We had to send to Cincinnati for a bulb for the level, made an inch board into an acute angle of six degrees, and inserted the bulb in a hole in the angle and a hole in the bottom to set in the top of the Jacob staff. It was almost perfect, for we did not need it on the ground nearly level, as we did not note the length of bridges and culverts. No cuts and alls to mention just set our “transit” at the foot of a hill and sight over the top of our angle, and if it cleared the ground, all right, and if it dipped into the mountain, twist it till it would and drive a stake and not course and distance.
Old Gil Bennett
We had the whole male population with us, generally jolly but sometimes bellicose. On starting up a valley near one man’s cabin, he met me with his rifle and forbade my entrance. Nearly 70 years ago, Gil Bennett, with his hatchet raised, ordered the man to throw up his gun. Old Gil meant business, and the man saw it. I went on.

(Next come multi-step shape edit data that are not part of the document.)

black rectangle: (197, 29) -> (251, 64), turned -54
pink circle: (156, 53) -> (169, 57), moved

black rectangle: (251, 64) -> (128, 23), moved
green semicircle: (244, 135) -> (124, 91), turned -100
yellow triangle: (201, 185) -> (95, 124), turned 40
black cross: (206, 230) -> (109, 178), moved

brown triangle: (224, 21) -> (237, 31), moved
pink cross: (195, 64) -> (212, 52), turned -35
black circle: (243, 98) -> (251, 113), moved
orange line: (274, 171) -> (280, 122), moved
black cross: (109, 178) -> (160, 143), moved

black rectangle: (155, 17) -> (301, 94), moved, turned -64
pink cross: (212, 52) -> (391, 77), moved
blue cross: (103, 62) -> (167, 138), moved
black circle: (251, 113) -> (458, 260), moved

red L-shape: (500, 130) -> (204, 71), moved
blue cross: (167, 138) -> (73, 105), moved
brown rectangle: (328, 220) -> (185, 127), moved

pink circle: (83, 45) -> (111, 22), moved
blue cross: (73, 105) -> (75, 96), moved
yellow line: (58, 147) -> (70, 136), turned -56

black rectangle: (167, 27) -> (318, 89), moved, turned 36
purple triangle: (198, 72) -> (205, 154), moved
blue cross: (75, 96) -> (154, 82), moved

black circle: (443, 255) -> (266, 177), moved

I will not give the man’s name because 25 years after presiding at a farmers’ club, the man called up the circumstances and apologized for the act. He would allow an excellent road to run through his garden and move his “ingun” beds out of its way. That wise old head, Sam Burk, was with us for several days. He could hardly believe his eyes to see how a G-degree grade would climb over Blodgett Hill.
When spinning along your passable roads, even men of this generation do not realize how much they owe to odd old Sam Burk and the Jackson Graded Road Survey. The road, as a whole, never worked. Some effort was made near the grade from Ohio to Wakefield’s and some on John’s Creek. Still, many men, such as the Vermillions, Sam Burk, John Stewart, the Russell, Rod Paul, and others, saw the possibilities of a grade, and when the time came, they were ready for good roads. Your present and future passable roads, in their first embryonic form, evolved in the Guyandotte and Jackson graded roads.
And those wild boys, the two Georges, Jim, and Fred-forty years later saw them as Trustee Dr. Shattuck, grave Judge Walton, and brave Captain King. In reading the Register, I know a family of Road Building by names that sixty or seventy years ago were not high in the list of moral, intellectual, or financial columns, now are well nigh at the top.
Little Red Schoolhouse
Why and how so? The bluegrass country of Kentucky is said to produce fast horses and men. Our iron hills of Lawrence make men of iron constitutions, iron nerves, iron wills, and ironclad do-and-dare-to-iveness. Besides being Buckeyes (one of nature’s best improvements of the Hybrid Anglo-Saxon race), we have had almost from the beginning, if not the “little red schoolhouse on the hill,” we have had the little log schoolhouse on the red hill. And most of our parents were so poor that they had to work us for all we were worth for nine months of the year, and our “quarter’s schooling” was a holiday looked forward to, and many improved it for all there was in it.
It is a patent fact that if a boy has a place to put education, he will hunger for it, as a boy does for his neighbor’s ripe watermelon and will have it if he uses up his nights and Sundays to obtain it. The men who planned the Ohio school laws little dreamed of the mighty engine they built. Do you realize three or four of the wisest Presidents of the United States were from the little log Buckeye school house, and an innumerable host of Senators, Representatives, Governors, and officers high and low of the great West were originally Buckeye school boys?